Il est beaucoup question de science fiction dans cet ouvrage. Philip K. Dick a en effet renouvelé le genre et accapare le regard des essayistes. Crash de Ballard fait également l’objet d’une analyse approfondie et admirative de la part de l’auteur de La société de consommation. Mais l’intuition d’Andrevon, non cité, plane au dessus de l’ouvrage, particulièrement dans un passage consacré à l’ethnologie. « Pour que vive l’ethnologie, il faut que meure son objet » lit on dans Simulacres et simulation. N’est ce point le destin de Philippe et Marie-Françoise enfermés dans le « simulatron » comme les indiens de Tasaday dans leur cocon de forêt vierge, par des ethnologues étranges ? Et plus loin « Bien sûr, ces Sauvages-là sont posthumes : gelés, cryogénisés, stérilisés, protégés à mort, ils sont devenus des simulacres référentiels, et la science elle-même est devenue simulation pure ». Mais en imaginant un dialogue entre les extra-terrestres et le couple d’humains, Andrevon apporte une dimension supplémentaire. Philippe et Françoise deviennent à leur tour ethnologues de leur propre espèce, simulacres errant dans un espace virtuel, indiens ayant détruit leur propre monde.

2 commentaires:

Christiane a dit…

"Nous générons désormais des images sans rapport avec quelque réalité que ce soit. Le concept d’hyperréalité conçu par Baudrillard anticipe le virtuel contemporain. Un monde où les images ne renvoient qu’à elles-mêmes, désertifiant le réel : « le désert du réel ».
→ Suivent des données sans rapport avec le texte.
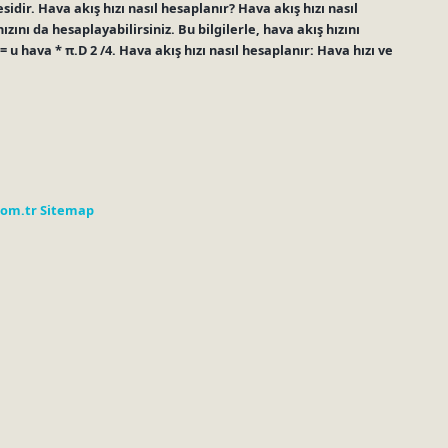
idir. Hava akış hızı nasıl hesaplanır? Hava akış hızı nasıl
ızını da hesaplayabilirsiniz. Bu bilgilerle, hava akış hızını
 u hava * π.D 2 /4. Hava akış hızı nasıl hesaplanır: Hava hızı ve
com.tr
Sitemap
Une réflexion qui s'ouvre aussi sur l'art contemporain. Mais plus que jamais l'attention portée au réel aussi modeste soit-il est source d'émerveillement et de sagesse.

Christiane a dit…

Baudrillard a si bien su regarder les toiles de Rothko. Il y décelait cette contradiction : «imprenable de l’extérieur, et totalement ouverte vers l’intérieur par leur opacité transparente."
C'est exactement cela : les voir du dedans. Oser entrer dans la couleur par le regard.
Je crois que la mystique de Baudrillard c'était le réel. Il y croyait comme on croit en Dieu après avoir annoncé sa mort. C'est à eux (Dieu et le Réel) de prouver qu'ils existent !
C'est vraiment bien cette partie de votre blog que je n'avais jamais explorée . Il y a là des heures de méditation et certains textes sont signés comme vos poèmes (Jean-Louis Peyre). Cela fait plaisir.